◆ **TASK TO CARRY OUT**
Please return the lines below verbatim, beginning at the one that has "分子式：C5H2BrD3N2" and stopping after the one that has "邮箱:2853031810@ qq .com", and add no other lines.

◆ **DATA RECORDS**
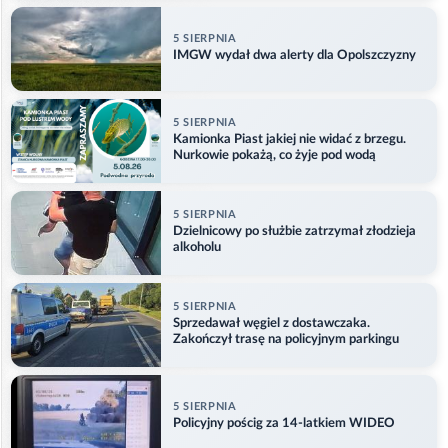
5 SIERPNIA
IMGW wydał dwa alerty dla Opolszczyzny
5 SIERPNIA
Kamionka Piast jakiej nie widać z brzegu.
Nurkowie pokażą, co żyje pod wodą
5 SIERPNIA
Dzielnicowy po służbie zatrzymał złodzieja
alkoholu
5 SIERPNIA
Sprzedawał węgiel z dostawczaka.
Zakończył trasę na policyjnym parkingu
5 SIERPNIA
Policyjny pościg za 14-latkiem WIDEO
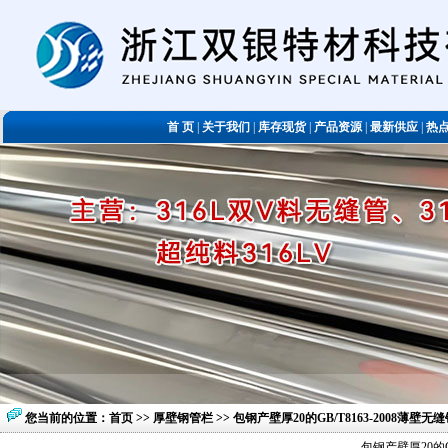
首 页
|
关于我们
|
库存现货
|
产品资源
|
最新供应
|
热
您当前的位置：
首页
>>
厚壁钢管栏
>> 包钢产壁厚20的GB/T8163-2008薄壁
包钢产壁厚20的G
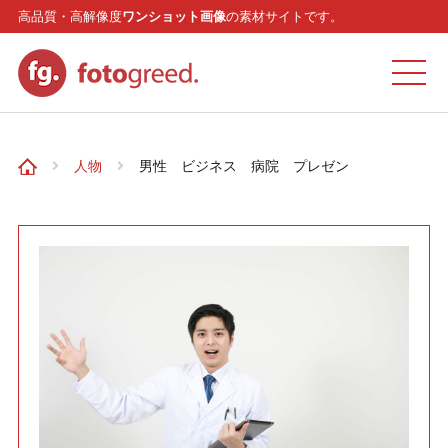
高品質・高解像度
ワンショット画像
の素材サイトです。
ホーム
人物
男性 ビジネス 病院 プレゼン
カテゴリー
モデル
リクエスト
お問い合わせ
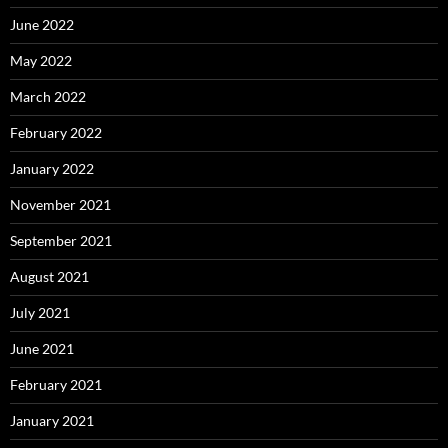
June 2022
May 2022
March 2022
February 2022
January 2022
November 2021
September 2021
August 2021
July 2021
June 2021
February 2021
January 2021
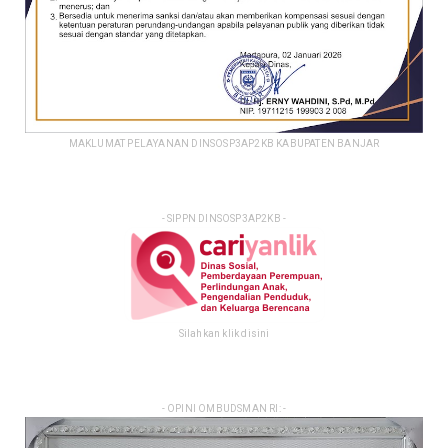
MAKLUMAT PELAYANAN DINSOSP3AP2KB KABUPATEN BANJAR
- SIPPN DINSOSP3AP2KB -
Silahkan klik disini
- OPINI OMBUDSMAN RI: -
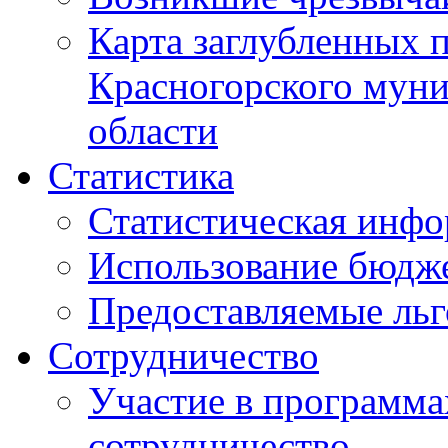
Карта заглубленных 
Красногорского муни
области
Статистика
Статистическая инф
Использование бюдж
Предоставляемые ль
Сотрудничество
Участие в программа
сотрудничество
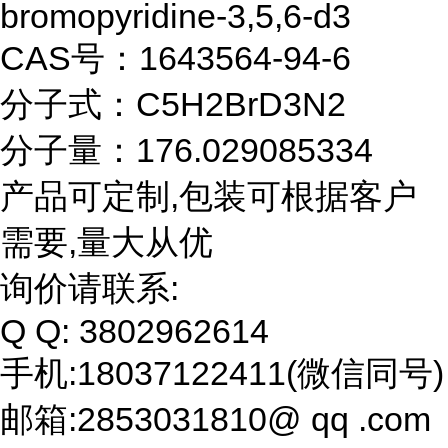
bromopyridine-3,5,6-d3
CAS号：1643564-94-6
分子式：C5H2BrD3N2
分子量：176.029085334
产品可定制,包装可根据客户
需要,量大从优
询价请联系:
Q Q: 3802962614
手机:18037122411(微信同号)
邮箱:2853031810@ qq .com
--
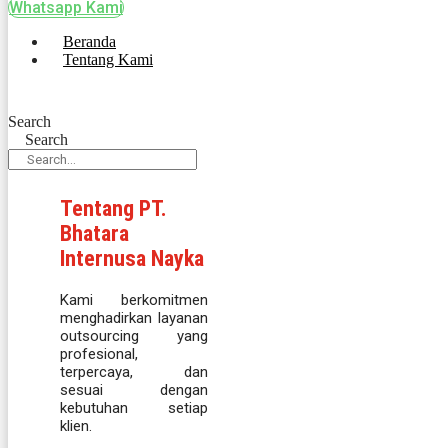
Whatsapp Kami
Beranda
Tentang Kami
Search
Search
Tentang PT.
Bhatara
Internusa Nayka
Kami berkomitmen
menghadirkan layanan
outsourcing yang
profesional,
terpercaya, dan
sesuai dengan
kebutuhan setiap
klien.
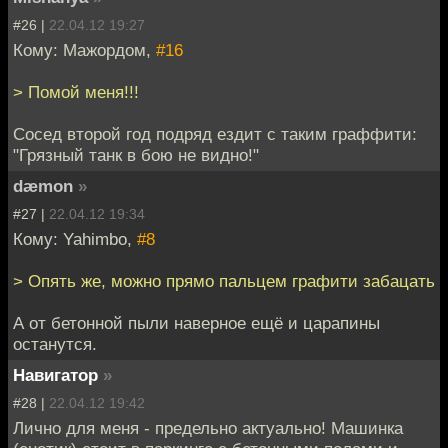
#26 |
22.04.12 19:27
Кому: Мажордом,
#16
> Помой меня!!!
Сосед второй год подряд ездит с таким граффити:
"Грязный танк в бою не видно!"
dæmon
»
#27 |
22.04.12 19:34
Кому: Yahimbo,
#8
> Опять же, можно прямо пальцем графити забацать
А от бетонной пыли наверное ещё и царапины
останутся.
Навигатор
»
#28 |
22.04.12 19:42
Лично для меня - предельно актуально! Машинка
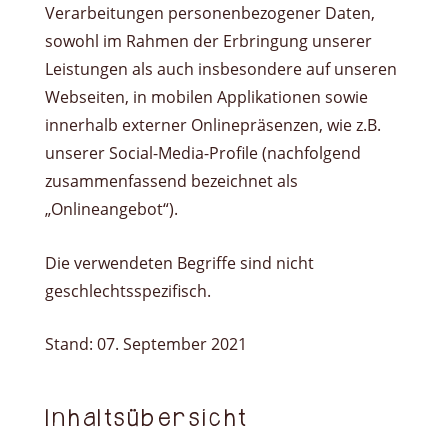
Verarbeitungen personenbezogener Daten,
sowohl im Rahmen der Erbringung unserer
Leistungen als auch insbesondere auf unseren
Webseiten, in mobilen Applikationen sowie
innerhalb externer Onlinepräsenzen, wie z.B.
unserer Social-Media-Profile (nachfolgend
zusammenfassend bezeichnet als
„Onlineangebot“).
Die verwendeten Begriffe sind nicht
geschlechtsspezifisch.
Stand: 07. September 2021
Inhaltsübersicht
==
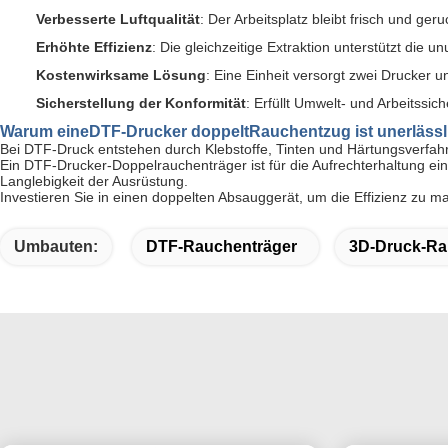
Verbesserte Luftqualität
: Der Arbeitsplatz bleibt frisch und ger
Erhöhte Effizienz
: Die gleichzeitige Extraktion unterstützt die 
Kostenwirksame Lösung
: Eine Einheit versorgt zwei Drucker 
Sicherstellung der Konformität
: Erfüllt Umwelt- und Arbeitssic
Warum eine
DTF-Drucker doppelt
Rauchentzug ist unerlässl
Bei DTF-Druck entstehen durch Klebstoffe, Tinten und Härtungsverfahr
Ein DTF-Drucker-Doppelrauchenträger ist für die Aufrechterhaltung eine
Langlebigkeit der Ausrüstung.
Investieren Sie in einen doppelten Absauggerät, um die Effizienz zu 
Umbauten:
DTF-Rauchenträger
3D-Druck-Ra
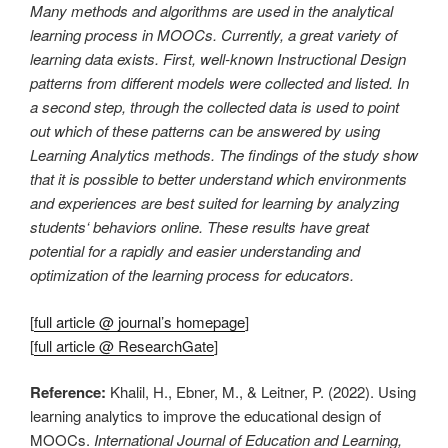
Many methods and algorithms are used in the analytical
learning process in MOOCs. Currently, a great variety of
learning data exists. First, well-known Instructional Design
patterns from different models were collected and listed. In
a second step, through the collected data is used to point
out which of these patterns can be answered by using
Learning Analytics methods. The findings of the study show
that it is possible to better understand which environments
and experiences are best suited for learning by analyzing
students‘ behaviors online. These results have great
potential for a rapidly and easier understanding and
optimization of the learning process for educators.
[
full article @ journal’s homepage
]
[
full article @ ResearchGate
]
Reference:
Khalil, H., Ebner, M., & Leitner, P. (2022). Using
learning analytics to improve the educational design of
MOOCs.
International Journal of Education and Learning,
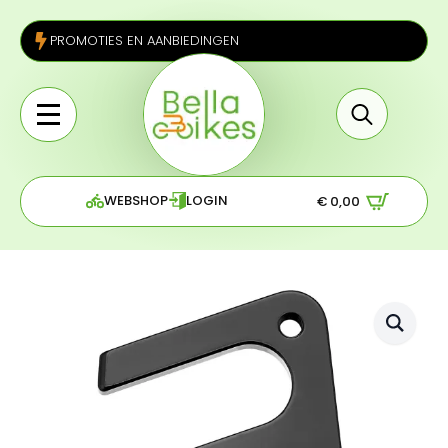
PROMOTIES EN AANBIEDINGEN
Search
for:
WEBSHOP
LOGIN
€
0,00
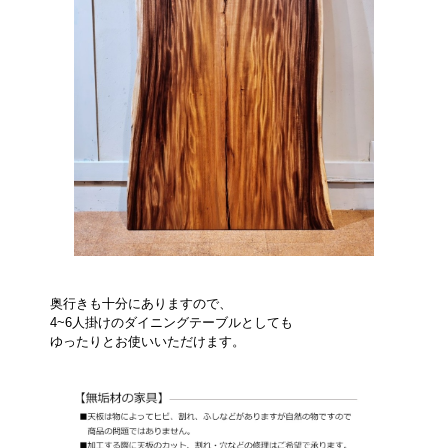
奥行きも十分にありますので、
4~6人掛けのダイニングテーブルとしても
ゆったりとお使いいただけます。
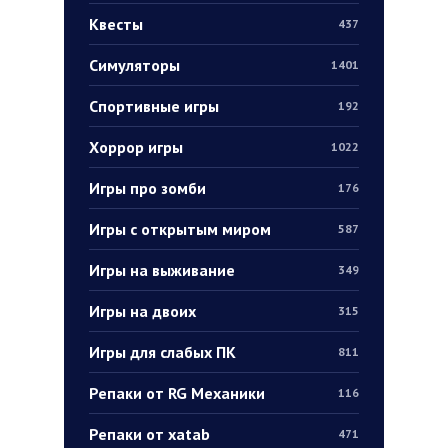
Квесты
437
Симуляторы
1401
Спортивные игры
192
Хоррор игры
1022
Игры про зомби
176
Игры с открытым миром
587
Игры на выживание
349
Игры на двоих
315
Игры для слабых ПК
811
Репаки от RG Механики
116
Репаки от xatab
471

◆ **YOUR SOLUTION**
分子式：C5H2BrD3N2
分子量：176.029085334
产品可定制,包装可根据客户
需要,量大从优
询价请联系:
Q Q: 3802962614
手机:18037122411(微信同号)
邮箱:2853031810@ qq .com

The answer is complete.